The PI3K/Akt and ERK1/2 pathways are the two main pathways involved in the survival and adaptive protection of various cell types that are activated by growth factors, hormones and drugs. They also play different roles in neuroprotection observed under different conditions (Schmitz et al., 2007). Previous reports indicate that NGF exerts a neuroprotective effect on RGCs against retinal ischemia/reperfusion injury by regulating the PI3K/Akt signaling pathway (Chen et al., 2015). Similarly, we show here that the protective effect of NGF was completely abolished in the presence of the PI3K inhibitor, LY294002, Akt inhibitor VIII, as well as the ERK1/2 inhibitor, PD98059, indicating that NGF elicits its protective effects via PI3K/Akt and ERK1/2 signaling pathways. In addition, treatment of RGC-5 cells with NGF leads to the phosphorylation of Akt and ERK1/2, as seen in our previous report (Wen et al., 2011), while PA decreases Akt and Erk1/2 phosphorylation. In general, these data suggest that NGF promotes RGC-5 cell survival and protects cells from the toxic effects of PA insult by specifically activating the pro-survival PI3K/Akt and ERK1/2 pathways.

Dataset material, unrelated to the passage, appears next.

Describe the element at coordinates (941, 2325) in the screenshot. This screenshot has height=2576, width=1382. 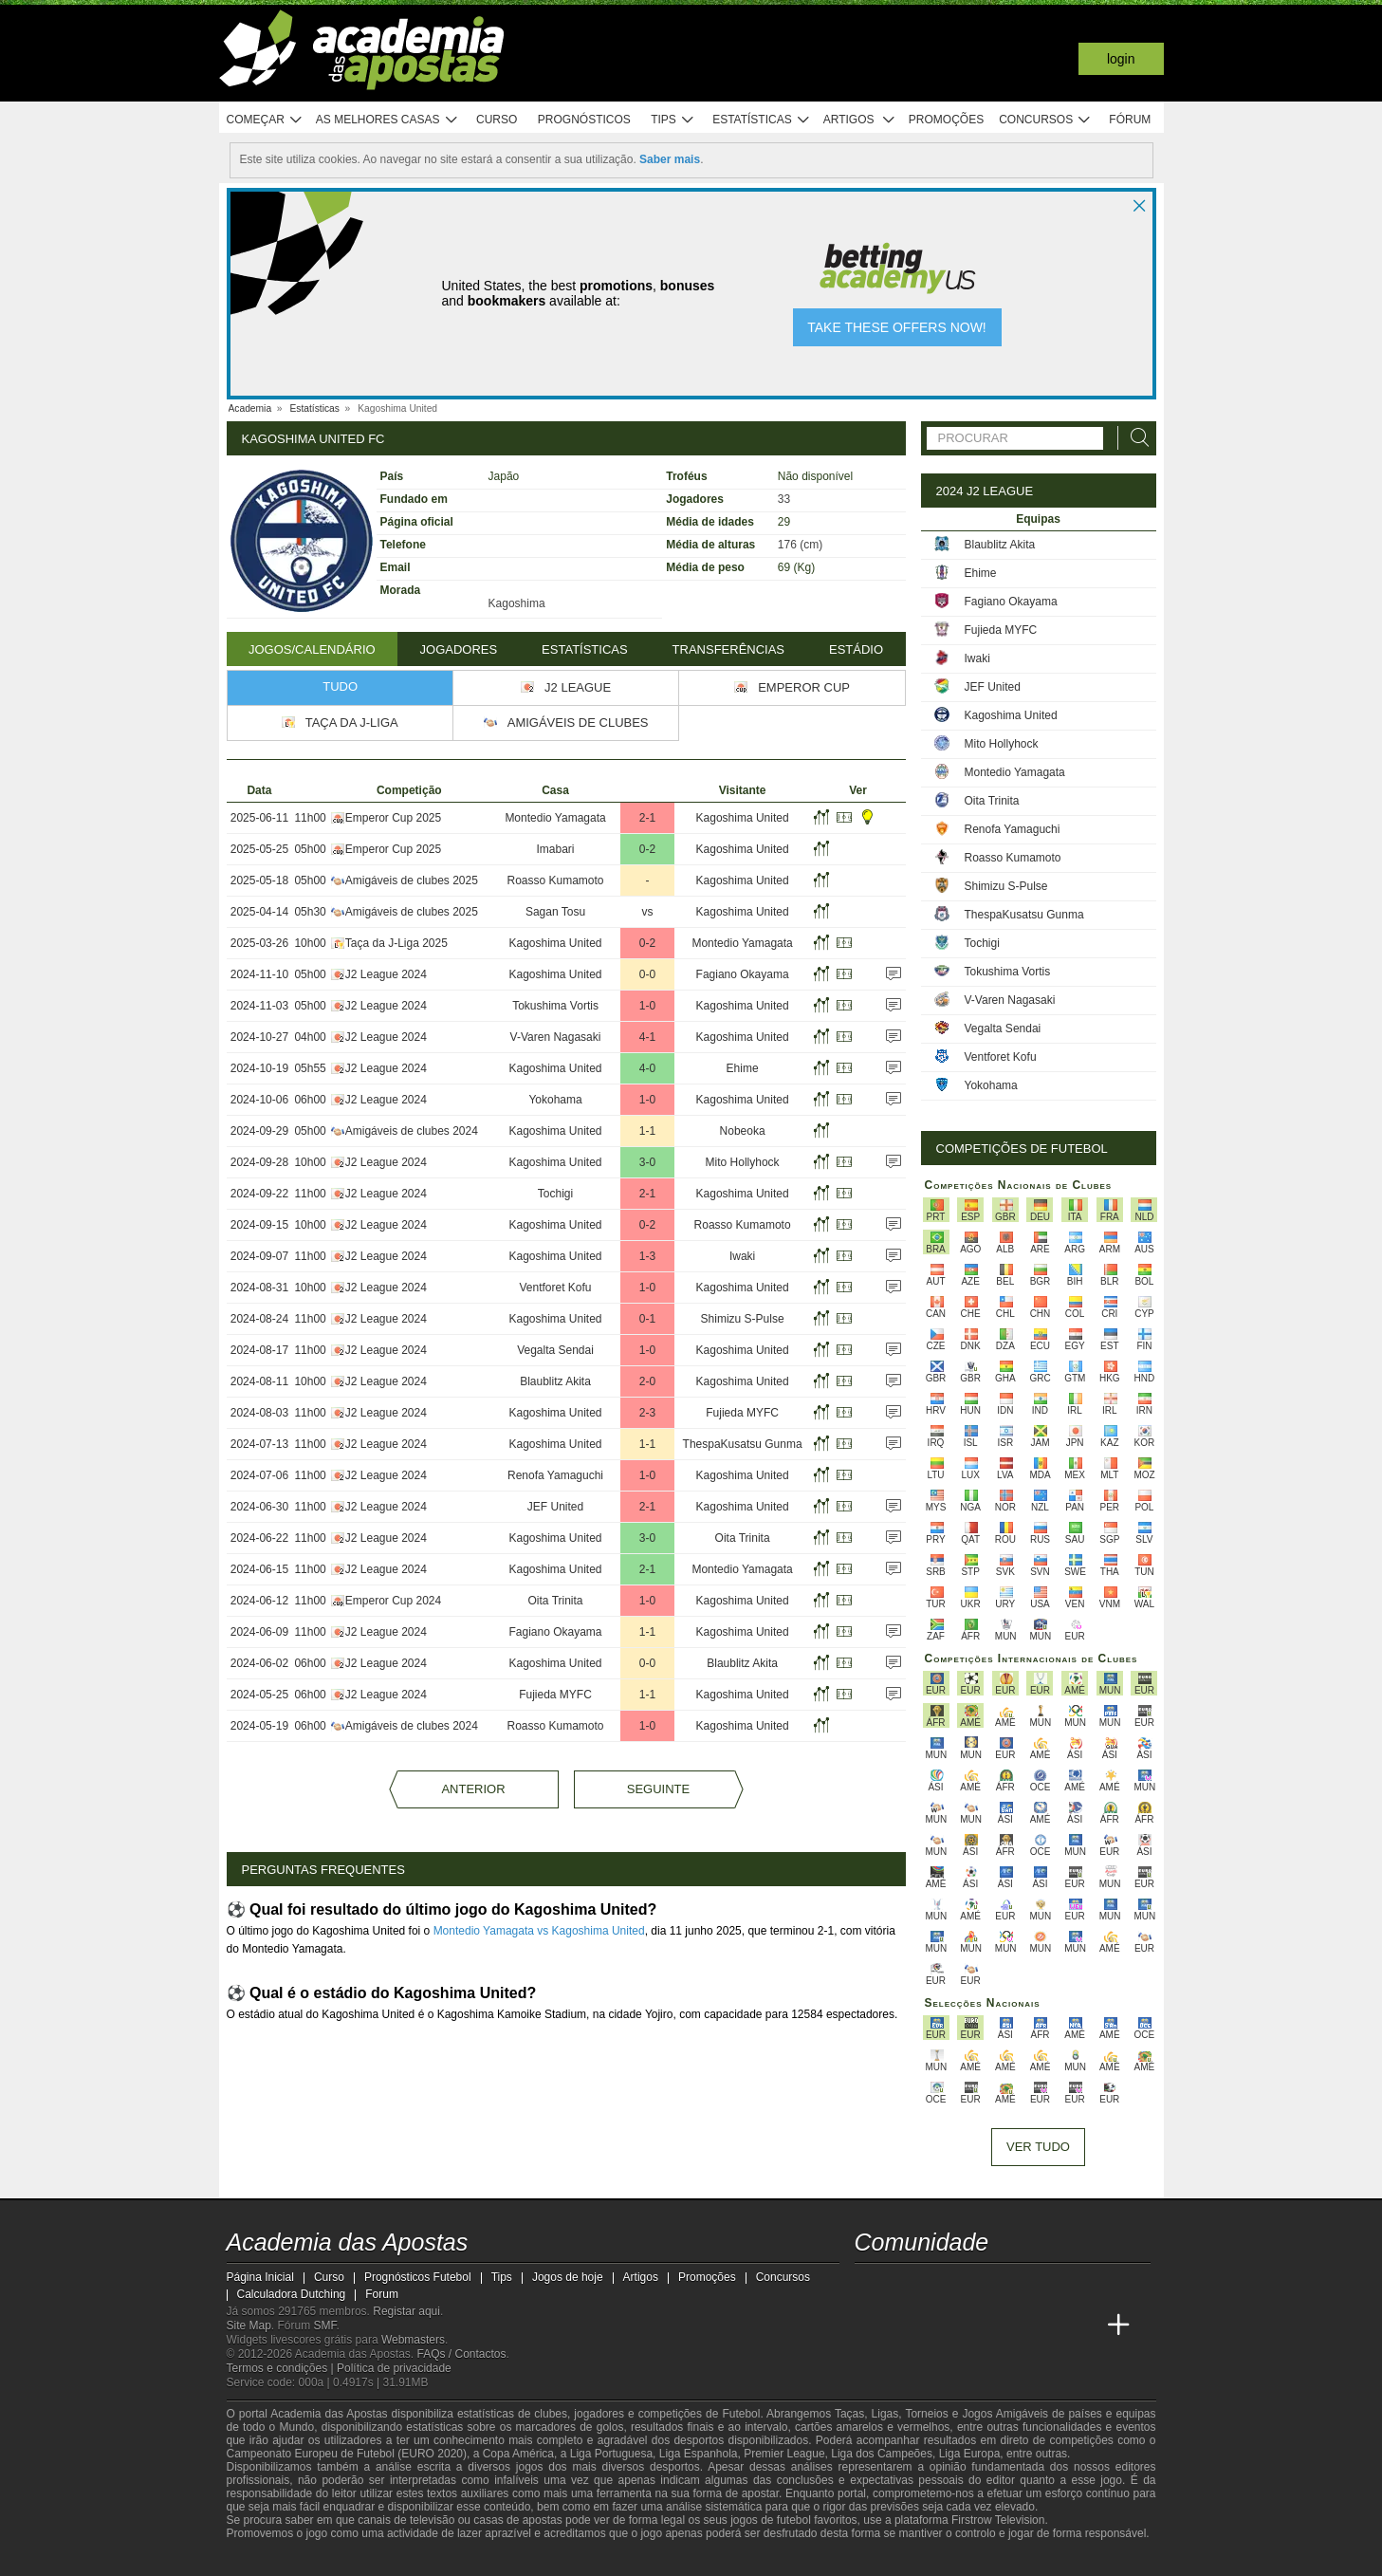 I see `[Online Betting Academy]` at that location.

The FoxO1 transcription factor is important in the cell cycle as its nuclear localization causes apoptosis (Zhang et al., 2011). We have previously reported that NGF induced the phosphorylation of FoxO1 in cultured PC12 cells (Wen et al., 2011). Interestingly, FoxO1 is a direct downstream target of Akt; thus, we examined the potential role of FoxO1 in the NGF promotion of RGC-5 cell survival. We found that PA inhibited the level of phosphorylated FoxO1, in contrast to the increase caused by NGF.

In summary, the present study demonstrates that the protective effect of NGF against apoptosis of RGC-5 cells is mediated through stimulation of the PI3K/Akt and ERK1/2 pathways. Most importantly, the present study also illustrates that inhibition of oxidative stress and FoxO1 are involved in these events. However, the effects of NGF in vivo and its specific mechanisms of action require further detailed investigation.